Fluorescent microscopy.EPC cells were plated onto coverslips in 6-well plates and transfected with the plasmids indicated in the figures for 24 h. Then, the cells were washed twice with PBS and fixed with 4% PFA for 1 h. After being washed three times with PBS, the cells were stained with 1 μg/ml 4′,6-diamidino-2-phenylindole (DAPI; Beyotime) for 15 min in the dark at room temperature. Finally, the coverslips were washed and observed with a confocal microscope under a 63× oil immersion objective (SP8; Leica).

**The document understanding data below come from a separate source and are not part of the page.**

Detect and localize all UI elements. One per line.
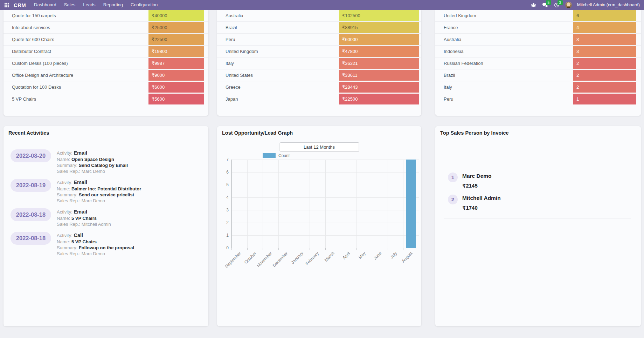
sales-person-details: Mitchell Admin₹1740	[462, 195, 501, 211]
table-row[interactable]: Quote for 150 carpets₹40000	[4, 10, 208, 22]
table-row[interactable]: United Kingdom6	[435, 10, 641, 22]
row-label: Brazil	[217, 22, 339, 33]
nav-item-reporting[interactable]: Reporting	[99, 0, 127, 10]
activity-field-label: Name:	[57, 186, 71, 191]
activity-field-label: Sales Rep.:	[57, 251, 82, 256]
row-label: Quote for 600 Chairs	[4, 34, 148, 45]
row-value: 4	[573, 22, 636, 33]
x-axis-label: April	[342, 251, 351, 260]
row-value: ₹5600	[148, 94, 204, 104]
activity-field-value: Send our service pricelist	[79, 192, 134, 197]
activity-field-value: Send Catalog by Email	[79, 163, 128, 168]
chart-bar-august[interactable]	[406, 160, 416, 248]
row-value: ₹19800	[148, 46, 204, 57]
row-value: ₹60000	[339, 34, 419, 45]
activity-details: Activity: CallName: 5 VP ChairsSummary: …	[57, 232, 134, 257]
activity-field-label: Sales Rep.:	[57, 169, 82, 174]
user-avatar[interactable]	[565, 2, 572, 8]
nav-item-sales[interactable]: Sales	[60, 0, 79, 10]
activity-field-value: Marc Demo	[82, 198, 105, 203]
row-label: Japan	[217, 93, 339, 105]
row-label: France	[435, 22, 573, 33]
activity-line: Name: Open Space Design	[57, 156, 128, 162]
activity-line: Activity: Email	[57, 150, 128, 156]
legend-count-swatch	[263, 153, 276, 158]
table-row[interactable]: Australia3	[435, 34, 641, 46]
gridline-vertical	[263, 160, 263, 248]
activity-field-value: Open Space Design	[71, 157, 114, 162]
row-value: ₹33611	[339, 70, 419, 81]
activity-field-label: Name:	[57, 157, 71, 162]
sales-person-item[interactable]: 1Marc Demo₹2145	[448, 173, 636, 189]
user-menu[interactable]: Mitchell Admin (crm_dashboard)	[577, 2, 640, 7]
top-sales-list: 1Marc Demo₹21452Mitchell Admin₹1740	[435, 140, 641, 218]
row-value: ₹22500	[148, 34, 204, 45]
nav-menu: DashboardSalesLeadsReportingConfiguratio…	[30, 0, 161, 10]
table-row[interactable]: Office Design and Architecture₹9000	[4, 69, 208, 81]
activity-field-label: Activity:	[57, 209, 74, 215]
row-label: Office Design and Architecture	[4, 69, 148, 81]
gridline-vertical	[356, 160, 357, 248]
x-axis-tick	[356, 248, 357, 250]
activity-details: Activity: EmailName: Balmer Inc: Potenti…	[57, 179, 141, 204]
list-divider	[444, 218, 631, 218]
activity-field-value: 5 VP Chairs	[71, 239, 97, 244]
table-row[interactable]: United States₹33611	[217, 69, 421, 81]
table-row[interactable]: Greece₹28443	[217, 81, 421, 93]
top-navbar: CRM DashboardSalesLeadsReportingConfigur…	[0, 0, 644, 10]
y-axis-tick-label: 1	[219, 232, 229, 238]
table-row[interactable]: Australia₹102500	[217, 10, 421, 22]
row-label: 5 VP Chairs	[4, 93, 148, 105]
table-row[interactable]: Quotation for 100 Desks₹6000	[4, 81, 208, 93]
table-row[interactable]: Italy2	[435, 81, 641, 93]
activity-field-label: Activity:	[57, 233, 74, 238]
activity-date-badge: 2022-08-18	[11, 208, 51, 221]
y-axis-tick-label: 7	[219, 157, 229, 162]
activity-line: Name: Balmer Inc: Potential Distributor	[57, 186, 141, 192]
table-row[interactable]: 5 VP Chairs₹5600	[4, 93, 208, 105]
row-value: 3	[573, 34, 636, 45]
table-row[interactable]: France4	[435, 22, 641, 34]
row-label: Info about services	[4, 22, 148, 33]
divider	[221, 140, 417, 140]
table-row[interactable]: Peru1	[435, 93, 641, 105]
table-row[interactable]: Brazil₹88915	[217, 22, 421, 34]
activities-clock-icon[interactable]: 3	[554, 2, 560, 8]
nav-item-dashboard[interactable]: Dashboard	[30, 0, 60, 10]
table-row[interactable]: Custom Desks (100 pieces)₹9987	[4, 58, 208, 69]
apps-grid-icon[interactable]	[4, 2, 9, 8]
row-value: 2	[573, 70, 636, 81]
table-row[interactable]: Italy₹36321	[217, 58, 421, 69]
table-row[interactable]: Brazil2	[435, 69, 641, 81]
table-row[interactable]: Peru₹60000	[217, 34, 421, 46]
activity-field-label: Name:	[57, 216, 71, 221]
card-revenue-by-country: Australia₹102500Brazil₹88915Peru₹60000Un…	[217, 10, 421, 116]
chart-legend[interactable]: Count	[263, 153, 290, 158]
table-row[interactable]: United Kingdom₹47800	[217, 46, 421, 58]
time-range-filter[interactable]: Last 12 Months	[279, 142, 359, 152]
row-value: 2	[573, 82, 636, 93]
crm-dashboard-page: CRM DashboardSalesLeadsReportingConfigur…	[0, 0, 644, 338]
nav-item-configuration[interactable]: Configuration	[127, 0, 161, 10]
table-row[interactable]: Info about services₹25000	[4, 22, 208, 34]
x-axis-tick	[341, 248, 341, 250]
messages-count-badge: 5	[546, 0, 551, 5]
table-row[interactable]: Russian Federation2	[435, 58, 641, 69]
activity-field-value: Marc Demo	[82, 251, 105, 256]
sales-person-item[interactable]: 2Mitchell Admin₹1740	[448, 195, 636, 211]
app-name[interactable]: CRM	[14, 2, 26, 8]
messages-icon[interactable]: 5	[542, 2, 548, 8]
rank-badge: 1	[448, 173, 458, 182]
table-row[interactable]: Indonesia3	[435, 46, 641, 58]
table-row[interactable]: Distributor Contract₹19800	[4, 46, 208, 58]
activity-line: Summary: Send our service pricelist	[57, 192, 141, 198]
table-row[interactable]: Quote for 600 Chairs₹22500	[4, 34, 208, 46]
activity-field-value: Followup on the proposal	[79, 245, 134, 250]
activity-line: Summary: Followup on the proposal	[57, 245, 134, 251]
activity-field-label: Sales Rep.:	[57, 222, 82, 227]
nav-item-leads[interactable]: Leads	[79, 0, 99, 10]
x-axis-tick	[403, 248, 403, 250]
table-row[interactable]: Japan₹22500	[217, 93, 421, 105]
debug-bug-icon[interactable]	[531, 2, 537, 8]
row-value: ₹88915	[339, 22, 419, 33]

Statistics analysis.The luciferase and qPCR assay data are expressed as the mean ± standard error of the mean (SEM). Error bars indicate the SEM (n = 3, biologically independent samples). The P values were calculated by one-way analysis of variance (ANOVA) with Dunnett’s post hoc test (SPSS Statistics, version 19; IBM). A P value of <0.05 was considered statistically significant.